Latest amendments to the Law on Enforcement and Security were published on 26 July 2019 in the Official Gazette RS no 54/19. The Law entered into force on 3 August 2019, however its application is postponed until 1 January 2020, save for article 166 that is being applied immediately (most notably transferring all pending enforcement cases to the enforcement agents – even those initiated prior to the obligation to have all enforcement cases handled by an enforcement agent).
The Law has both reintroduced some institutes that were missing from the legislative framework in this area since 2011 and introduced several new and modern solutions. The Law reimplements abbreviated enforcement proceedings upon certain documents listed in the law (such as promissory note, invoice, payment certificates, etc.) before commercial courts. The abbreviation of the proceedings consists mainly in shorter deadlines for the authorities to act and decide and limited grounds to challenge the enforcement decisions. On the other side, The Law introduced several new features:
- soft collection as voluntary settlement of receivables before initiating enforcement proceedings, which is conducted before the enforcement agent;
- digital filing of the motion for enforcement;
- delivery of documents within enforcement proceedings via digital bulletin board;
- and one revolutionary solution – digitally organized public sale of debtor’s assets.
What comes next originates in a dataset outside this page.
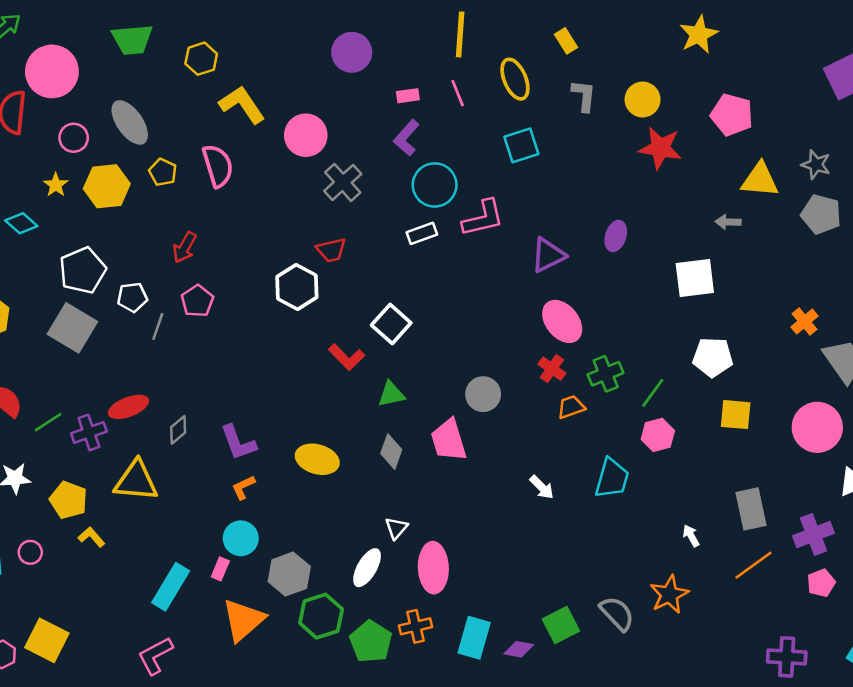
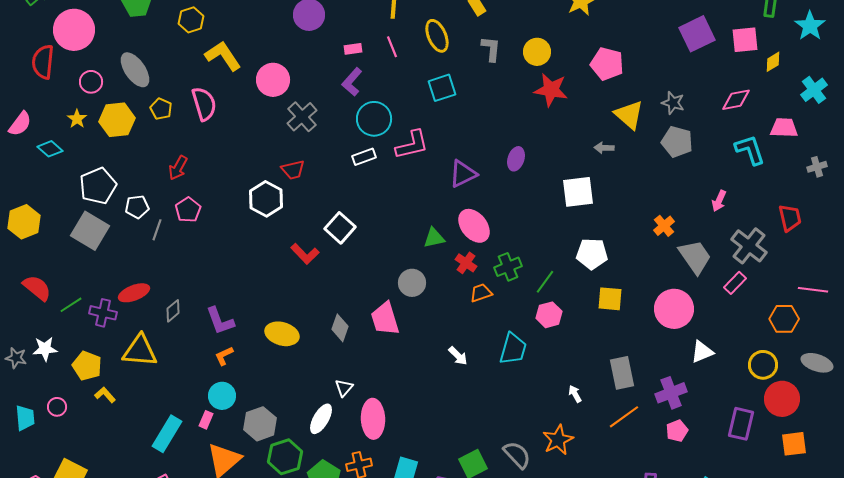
yellow triangle: (760, 180) -> (629, 115), turned 36
green triangle: (391, 394) -> (434, 238), moved
purple cross: (89, 432) -> (103, 313), turned 32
Enforcement creditors will be allowed to opt for digital public auction as of 1 March 2020. However, digital public sale of debtors’ movables and real estate will be mandatory as of 1 September 2020.
Resolving Old Issues
Apart from introducing new features, the Law resolves some old issues by using more clear and elaborate wording. The most important change was introduction of debt settlement as a specific and independent ground to appeal against an enforcement decision. Lack of this appeal ground was an obvious omission from the previous amendments that lead to some troubling situations in practice.
In order to prepare the necessary infrastructure to implement the novelties, especially the digital ones, the Law obliged the Ministry of Justice to render respective bylaws within 60 days as of the day The Law entered into force.
The information in this document does not constitute legal advice on any particular matter and is provided for general informational purposes only.